# 98 nissan altima's problem



## hunnibal (Jun 30, 2004)

several days ago, I start to hear some strange sound from
left front part of my car, faint not very loud.
Ask "midas" to check out it for me. After inspection, they found nothing related with tire and axis.
However they found my engine mount is quite old and need to be replaced.
I don't think the engine mount cause this kind of noise.
However I am not sure should the engine mount to be replaced or not, because it will cost me $400.

Thanks for help!


----------



## BleedGarnetB15 (Jun 9, 2004)

hunnibal said:


> several days ago, I start to hear some strange sound from
> left front part of my car, faint not very loud.
> Ask "midas" to check out it for me.
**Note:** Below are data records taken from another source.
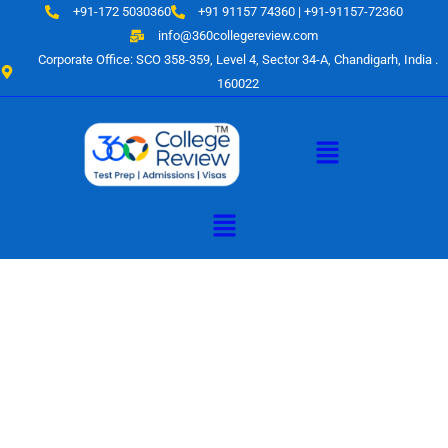
Skip
+91-172 5030360
+91 91157 74360 | +91-91157-72360
to
info@360collegereview.com
content
Corporate Office: SCO 358-359, Level 4, Sector 34-A, Chandigarh, India .
160022
Menu
Menu
A Hub of
Educational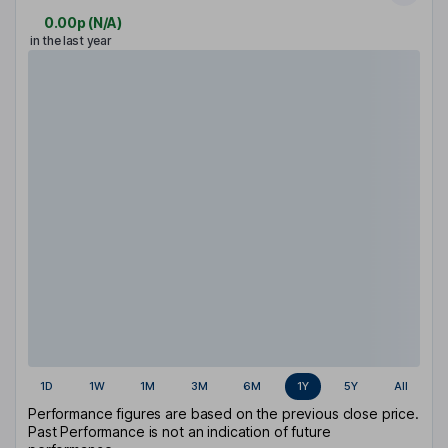
0.00p
(
N/A
)
in the last year
1D
1W
1M
3M
6M
1Y
5Y
All
Performance figures are based on the previous close price.
Past Performance is not an indication of future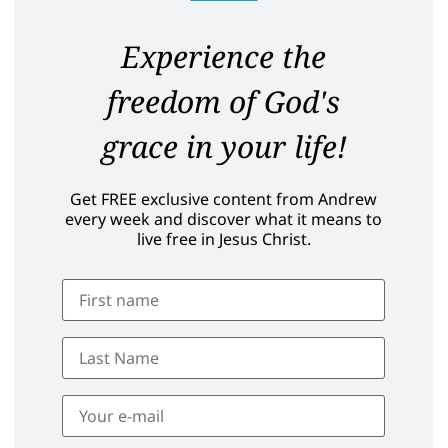
Experience the
freedom of God's
grace in your life!
Get FREE exclusive content from Andrew
every week and discover what it means to
live free in Jesus Christ.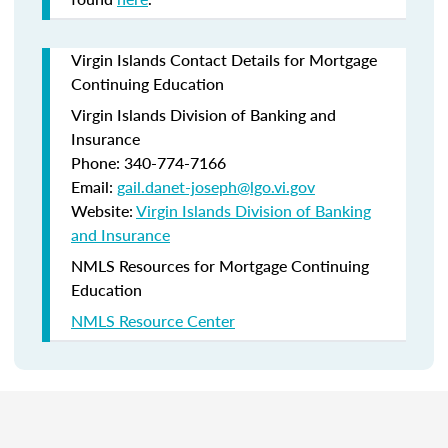
Virgin Islands Contact Details for Mortgage
Continuing Education
Virgin Islands Division of Banking and
Insurance
Phone: 340-774-7166
Email:
gail.danet-joseph@lgo.vi.gov
Website:
Virgin Islands Division of Banking
and Insurance
NMLS Resources for Mortgage Continuing
Education
NMLS Resource Center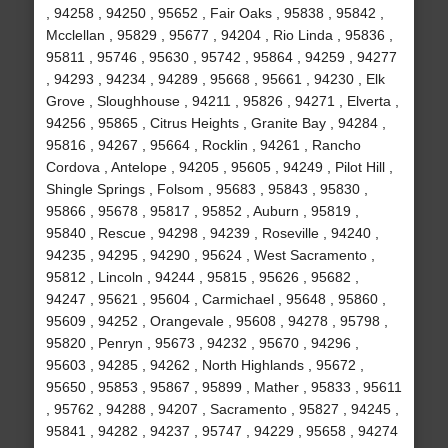
, 94258 , 94250 , 95652 , Fair Oaks , 95838 , 95842 ,
Mcclellan , 95829 , 95677 , 94204 , Rio Linda , 95836 ,
95811 , 95746 , 95630 , 95742 , 95864 , 94259 , 94277
, 94293 , 94234 , 94289 , 95668 , 95661 , 94230 , Elk
Grove , Sloughhouse , 94211 , 95826 , 94271 , Elverta ,
94256 , 95865 , Citrus Heights , Granite Bay , 94284 ,
95816 , 94267 , 95664 , Rocklin , 94261 , Rancho
Cordova , Antelope , 94205 , 95605 , 94249 , Pilot Hill ,
Shingle Springs , Folsom , 95683 , 95843 , 95830 ,
95866 , 95678 , 95817 , 95852 , Auburn , 95819 ,
95840 , Rescue , 94298 , 94239 , Roseville , 94240 ,
94235 , 94295 , 94290 , 95624 , West Sacramento ,
95812 , Lincoln , 94244 , 95815 , 95626 , 95682 ,
94247 , 95621 , 95604 , Carmichael , 95648 , 95860 ,
95609 , 94252 , Orangevale , 95608 , 94278 , 95798 ,
95820 , Penryn , 95673 , 94232 , 95670 , 94296 ,
95603 , 94285 , 94262 , North Highlands , 95672 ,
95650 , 95853 , 95867 , 95899 , Mather , 95833 , 95611
, 95762 , 94288 , 94207 , Sacramento , 95827 , 94245 ,
95841 , 94282 , 94237 , 95747 , 94229 , 95658 , 94274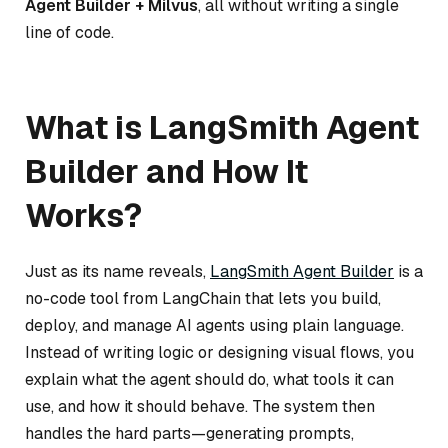
Agent Builder + Milvus
, all without writing a single
line of code.
What is LangSmith Agent
Builder and How It
Works?
Just as its name reveals,
LangSmith Agent Builder
is a
no-code tool from LangChain that lets you build,
deploy, and manage AI agents using plain language.
Instead of writing logic or designing visual flows, you
explain what the agent should do, what tools it can
use, and how it should behave. The system then
handles the hard parts—generating prompts,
After inspection, they found nothing related with tire and axis.
> However they found my engine mount is quite old and need to be replaced.
> ...



400 for a mount?? i dont kknow many i'd go somewhere else and let they look as well my motor mount on my KA24DE wasnt that muchand i had all of them replaced!!!

but to answer you question the noise your hearing COULD be because of thte motor mount!! but i'm not a master tech


----------



## Asleep (Jan 19, 2003)

400 is pretty damn steep. the rear mount is only like 40 bucks if you go aftermarket. they go bad fairly often. its one of those parts that nissan seems to have overlooked when it came to strength. id go to another shop and get a second opinion. thats too damned expensive.


----------



## pvspartan98 (Jun 15, 2008)

*98 Nissan Noise Problem?*

I have a 98 Nissan Altima and there is a loud noise coming from the passenger side of the engine. I replaced the idler pulley and it didnt fix the problem, also the noise gets about twice as bad when i run the Air Conditioner. Any thoughts on what it could be?


----------